The one in the link below works well for us, but any microphone you can use, instead of a mobile phone, will improve things dramatically.

Ours came with a tiny tripod, which can be useful sometimes. It also came with a dover for outdoor use (which is very effective) and a pop shield for indoor recording.

We love it and found it to be a game changer for us in terms of the quality of our recordings.

We fasten it to a microphone stand, via the thread it comes with – so it can fit properly where the Mic holder attachment usually sits.

Andy B Mobile Phone Mirror

I’ve put a separate piece together for this gadget – you can view the post, what I used and how I made it here, on the BerryBunch website.

If you want to use the rear facing camera on your smartphone, and see what it sees – so you can easily stay in shot etc, and need to be able to do this by yourself – take a look at that post.


We use a car matting – bit like a foam mesh – so when we put something on a table it doesn’t bang too loudly.

To cover our microphone, we made up a simple Logo on some thin cardboard form an old cereal box, which we use masking tape to fasten to the microphone stand, nearest to our condenser microphone. It hides the mic, and easily adds a logo to all of our recordings.

We have MANY bulldog clips and velcro ties to make everything sit where we want it to.

We’ve had a mixing desks for a while (Andy started in churches as a worship leader when he was 15), but upgraded to a Digital desk – so Andy B could record his songs straight into a laptop for editing etc. A normal desk just won’t plug via a mic socket into a computer and work – it just sounds distorted and terrible.

While there are loads of ways of sorting this, we opted for a small Behringer digital mixing desk, with just a few channels – which is more than suitable for our needs.


For our larger broadcasts – Littles Blessings Online and Something Sunday (which are around 30-35 minutes of broadcast) we plan, a lot.

We’ve played around with various to do lists, but settled, in the end, for a 6 page order of service. It has each segment and link segment (the bits on the sofa) so we can follow where we are at, which our older son uses to direct us with – so we can concentrate on what we’re saying.

This order of service starts typed, with lots of things we can easily cross out – as they get done. That way, we have only one working document for everything and we can write down whether we have recorded, edited or added videos to OBS and more.

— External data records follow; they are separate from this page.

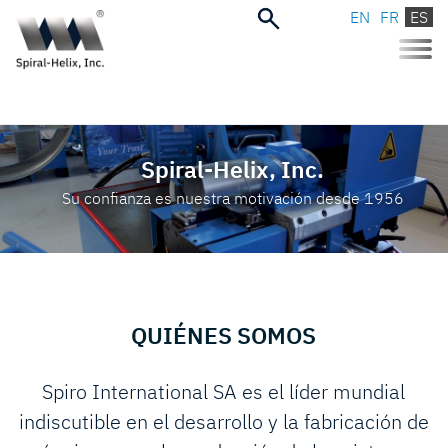
EN
FR
ES
Toggle
naviga
Spiral-Helix, Inc.
Su confianza es nuestra motivación desde 1956
QUIÉNES SOMOS
Spiro International SA es el líder mundial
indiscutible en el desarrollo y la fabricación de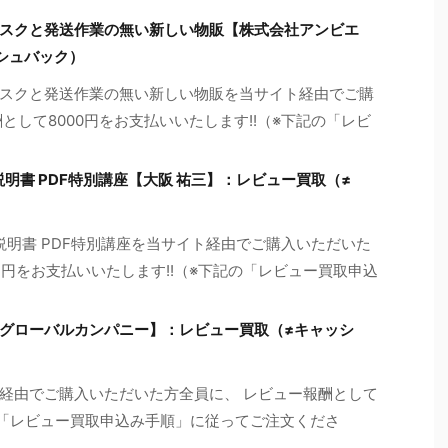
スクと発送作業の無い新しい物販【株式会社アンビエ
シュバック）
スクと発送作業の無い新しい物販を当サイト経由でご購
として8000円をお支払いいたします!!（※下記の「レビ
説明書 PDF特別講座【大阪 祐三】：レビュー買取（≠
説明書 PDF特別講座を当サイト経由でご購入いただいた
72円をお支払いいたします!!（※下記の「レビュー買取申込
グローバルカンパニー】：レビュー買取（≠キャッシ
経由でご購入いただいた方全員に、 レビュー報酬として
の「レビュー買取申込み手順」に従ってご注文くださ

Lots of planning makes everything else MUCH simpler. We spend around 20 minutes at the start of the week, before Jo Jo and Andy B allocate who will be responsible for which parts.

Going Live

We upload our videos to YouTube, Instagram TV and Facebook. We also upload links to DingDash (a newer Social Media channel).

We do live broadcasts via our Facebook page. We upload all our broadcasts – and individual videos we’ve used within those broadcasts – to YouTube so everybody can have access to our videos. They’re made to be shared and used, which is one of our guiding principles with

Summing Up

With well over half a century of working and serving in churches between us, we’re quite used to some pretty complicated services, so our at home video broadcasts are fairly simple now. They have taken effort to get to a stage we were happy with. Everything after that was a bonus!

A mobile phone is a great place to start getting into making videos, or you could buy really expensive gear. But a relatively inexpensive USB condenser Microphone, a mobile phone and OBS (with DroidCam – also free) can create some great quality content, for a minimal investment.

There are plenty of video editing software packages around, but we’ve never looked into them because we’ve always wanted greater possibilities and software help.

Hope this all helps you go for your own Creative Best!